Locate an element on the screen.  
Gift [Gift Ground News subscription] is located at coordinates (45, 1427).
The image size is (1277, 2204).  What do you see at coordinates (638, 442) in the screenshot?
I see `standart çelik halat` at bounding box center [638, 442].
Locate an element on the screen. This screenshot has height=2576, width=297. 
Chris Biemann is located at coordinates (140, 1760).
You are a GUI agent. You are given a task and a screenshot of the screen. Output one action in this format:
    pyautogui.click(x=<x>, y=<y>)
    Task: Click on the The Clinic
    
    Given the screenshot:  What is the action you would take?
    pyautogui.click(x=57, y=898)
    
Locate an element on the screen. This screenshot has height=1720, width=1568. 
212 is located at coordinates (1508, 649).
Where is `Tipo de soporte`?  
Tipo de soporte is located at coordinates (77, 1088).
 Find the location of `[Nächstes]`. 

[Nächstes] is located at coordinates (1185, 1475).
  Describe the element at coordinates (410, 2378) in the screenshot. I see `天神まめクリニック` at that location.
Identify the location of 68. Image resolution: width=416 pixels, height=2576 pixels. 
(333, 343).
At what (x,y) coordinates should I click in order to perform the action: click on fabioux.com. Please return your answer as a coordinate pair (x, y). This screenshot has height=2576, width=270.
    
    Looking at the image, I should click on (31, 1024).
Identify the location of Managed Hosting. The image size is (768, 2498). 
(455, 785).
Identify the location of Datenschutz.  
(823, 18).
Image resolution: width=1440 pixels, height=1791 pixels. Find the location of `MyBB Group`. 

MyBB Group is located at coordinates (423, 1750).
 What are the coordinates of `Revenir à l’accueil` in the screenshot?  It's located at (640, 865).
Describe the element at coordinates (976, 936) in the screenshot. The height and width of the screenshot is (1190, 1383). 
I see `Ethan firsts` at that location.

▬▬▬▬▬▬▬▬▬▬

# What this task involves:
An exact repeat of the whole listing above is needed; write it out now.

# Response:
Locate an element on the screen.  
Gift [Gift Ground News subscription] is located at coordinates (45, 1427).
The image size is (1277, 2204).  What do you see at coordinates (638, 442) in the screenshot?
I see `standart çelik halat` at bounding box center [638, 442].
Locate an element on the screen. This screenshot has height=2576, width=297. 
Chris Biemann is located at coordinates (140, 1760).
You are a GUI agent. You are given a task and a screenshot of the screen. Output one action in this format:
    pyautogui.click(x=<x>, y=<y>)
    Task: Click on the The Clinic
    
    Given the screenshot:  What is the action you would take?
    pyautogui.click(x=57, y=898)
    
Locate an element on the screen. This screenshot has height=1720, width=1568. 
212 is located at coordinates (1508, 649).
Where is `Tipo de soporte`?  
Tipo de soporte is located at coordinates (77, 1088).
 Find the location of `[Nächstes]`. 

[Nächstes] is located at coordinates (1185, 1475).
  Describe the element at coordinates (410, 2378) in the screenshot. I see `天神まめクリニック` at that location.
Identify the location of 68. Image resolution: width=416 pixels, height=2576 pixels. 
(333, 343).
At what (x,y) coordinates should I click in order to perform the action: click on fabioux.com. Please return your answer as a coordinate pair (x, y). This screenshot has height=2576, width=270.
    
    Looking at the image, I should click on (31, 1024).
Identify the location of Managed Hosting. The image size is (768, 2498). 
(455, 785).
Identify the location of Datenschutz.  
(823, 18).
Image resolution: width=1440 pixels, height=1791 pixels. Find the location of `MyBB Group`. 

MyBB Group is located at coordinates (423, 1750).
 What are the coordinates of `Revenir à l’accueil` in the screenshot?  It's located at (640, 865).
Describe the element at coordinates (976, 936) in the screenshot. The height and width of the screenshot is (1190, 1383). 
I see `Ethan firsts` at that location.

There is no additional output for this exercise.